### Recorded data
- Opening Delimiter -

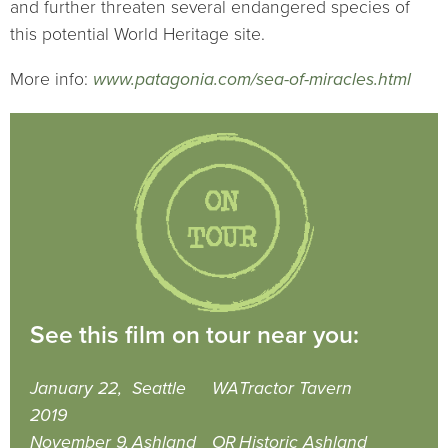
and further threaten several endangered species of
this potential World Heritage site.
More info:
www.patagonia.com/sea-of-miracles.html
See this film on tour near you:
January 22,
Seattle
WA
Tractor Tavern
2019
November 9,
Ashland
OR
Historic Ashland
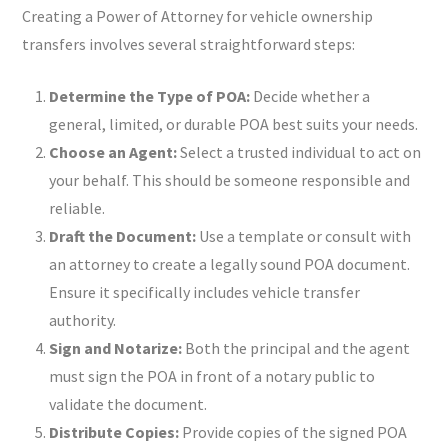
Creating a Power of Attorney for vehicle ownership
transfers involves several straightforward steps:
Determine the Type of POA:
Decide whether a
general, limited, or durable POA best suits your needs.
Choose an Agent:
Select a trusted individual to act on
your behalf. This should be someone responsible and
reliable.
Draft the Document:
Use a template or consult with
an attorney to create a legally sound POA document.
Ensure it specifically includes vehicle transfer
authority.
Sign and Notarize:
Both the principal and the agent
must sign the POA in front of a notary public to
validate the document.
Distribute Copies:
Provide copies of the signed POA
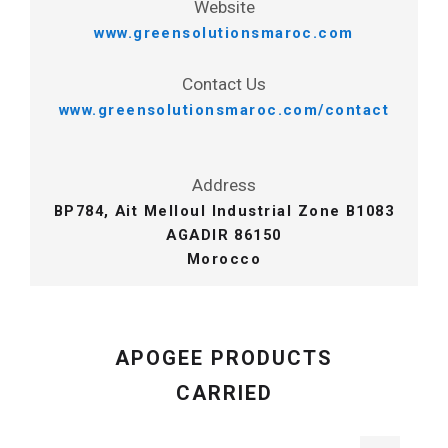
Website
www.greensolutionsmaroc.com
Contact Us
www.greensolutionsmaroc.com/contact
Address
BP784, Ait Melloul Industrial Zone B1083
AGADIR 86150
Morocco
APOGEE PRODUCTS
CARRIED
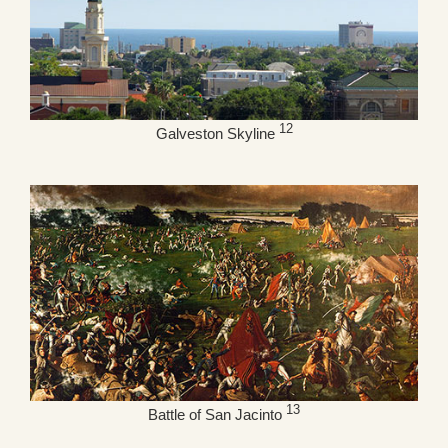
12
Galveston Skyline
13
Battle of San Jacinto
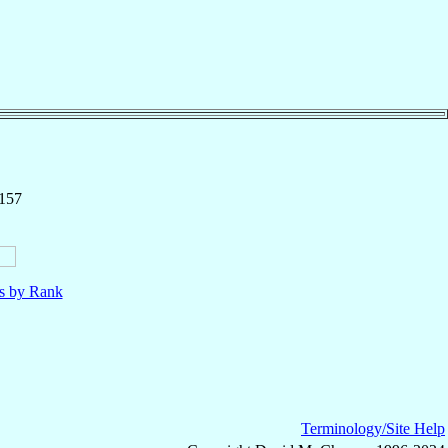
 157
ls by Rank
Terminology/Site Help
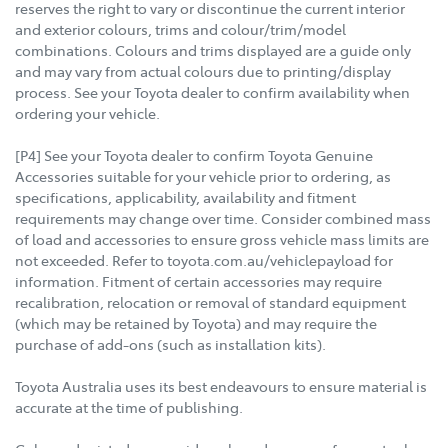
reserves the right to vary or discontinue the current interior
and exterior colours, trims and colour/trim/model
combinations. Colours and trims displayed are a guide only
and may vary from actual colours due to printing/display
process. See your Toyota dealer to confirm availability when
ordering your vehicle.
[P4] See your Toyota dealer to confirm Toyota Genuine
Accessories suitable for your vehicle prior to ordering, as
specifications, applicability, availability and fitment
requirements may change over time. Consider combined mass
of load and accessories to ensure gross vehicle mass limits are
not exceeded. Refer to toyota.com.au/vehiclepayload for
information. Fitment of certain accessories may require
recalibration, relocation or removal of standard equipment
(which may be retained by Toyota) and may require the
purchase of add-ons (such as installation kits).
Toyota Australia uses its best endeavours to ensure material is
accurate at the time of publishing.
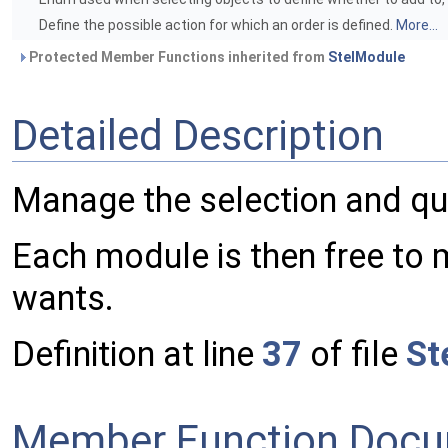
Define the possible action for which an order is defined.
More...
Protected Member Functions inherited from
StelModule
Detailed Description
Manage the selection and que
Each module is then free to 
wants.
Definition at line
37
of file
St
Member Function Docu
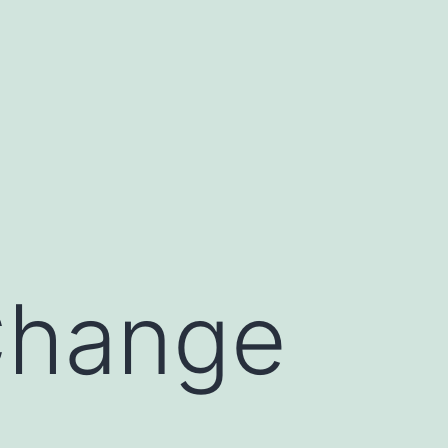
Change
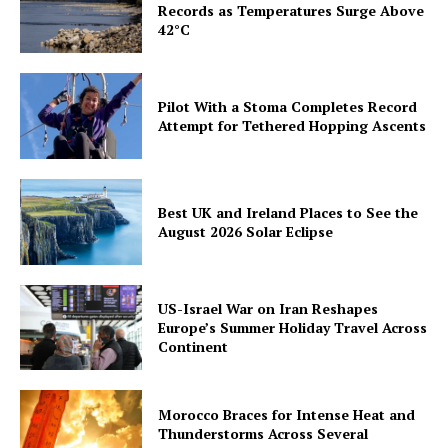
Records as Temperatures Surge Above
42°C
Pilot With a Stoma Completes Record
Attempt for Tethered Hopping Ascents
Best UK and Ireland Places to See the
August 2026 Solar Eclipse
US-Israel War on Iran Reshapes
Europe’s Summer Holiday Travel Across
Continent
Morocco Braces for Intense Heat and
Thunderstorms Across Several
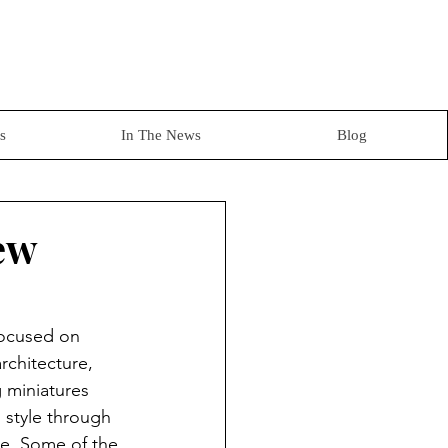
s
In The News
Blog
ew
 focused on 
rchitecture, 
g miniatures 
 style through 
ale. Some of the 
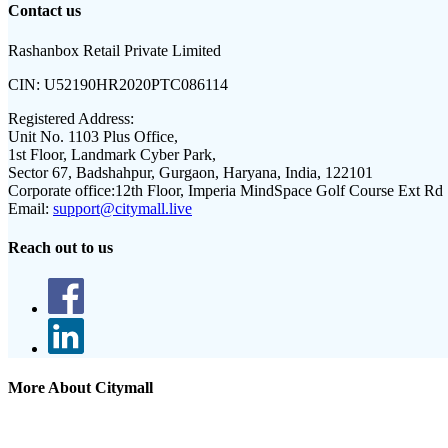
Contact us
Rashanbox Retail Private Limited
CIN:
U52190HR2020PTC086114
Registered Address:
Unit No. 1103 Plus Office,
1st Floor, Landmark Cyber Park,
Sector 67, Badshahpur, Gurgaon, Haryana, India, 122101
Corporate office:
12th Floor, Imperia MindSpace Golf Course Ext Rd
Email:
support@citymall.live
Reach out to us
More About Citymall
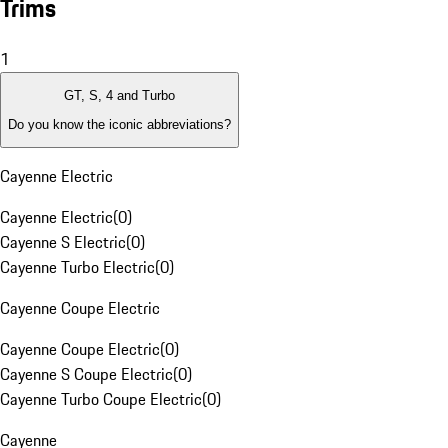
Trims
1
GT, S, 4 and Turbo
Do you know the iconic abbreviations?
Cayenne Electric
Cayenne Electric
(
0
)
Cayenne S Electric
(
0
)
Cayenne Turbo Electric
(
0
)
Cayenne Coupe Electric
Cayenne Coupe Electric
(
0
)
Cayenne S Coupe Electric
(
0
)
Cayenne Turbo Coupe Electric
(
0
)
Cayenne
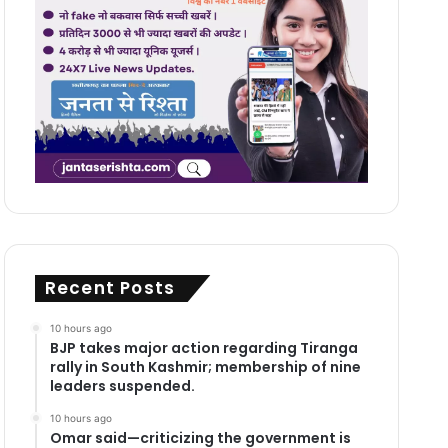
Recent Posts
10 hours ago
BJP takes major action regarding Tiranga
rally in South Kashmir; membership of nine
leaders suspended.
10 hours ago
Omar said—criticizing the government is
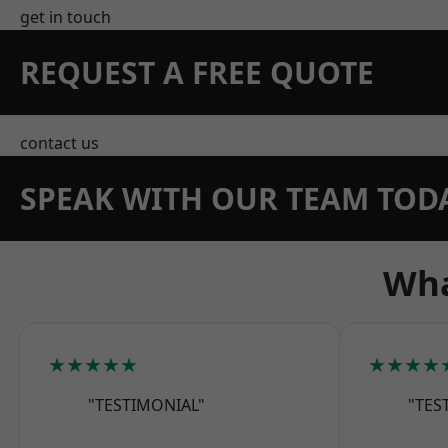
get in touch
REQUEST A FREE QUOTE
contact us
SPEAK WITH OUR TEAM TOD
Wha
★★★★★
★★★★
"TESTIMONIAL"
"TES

- Closing Delimiter -

Lines that hold the word "confirm" are the ones to copy from the entries above.

process. See your Toyota dealer to confirm availability when
[P4] See your Toyota dealer to confirm Toyota Genuine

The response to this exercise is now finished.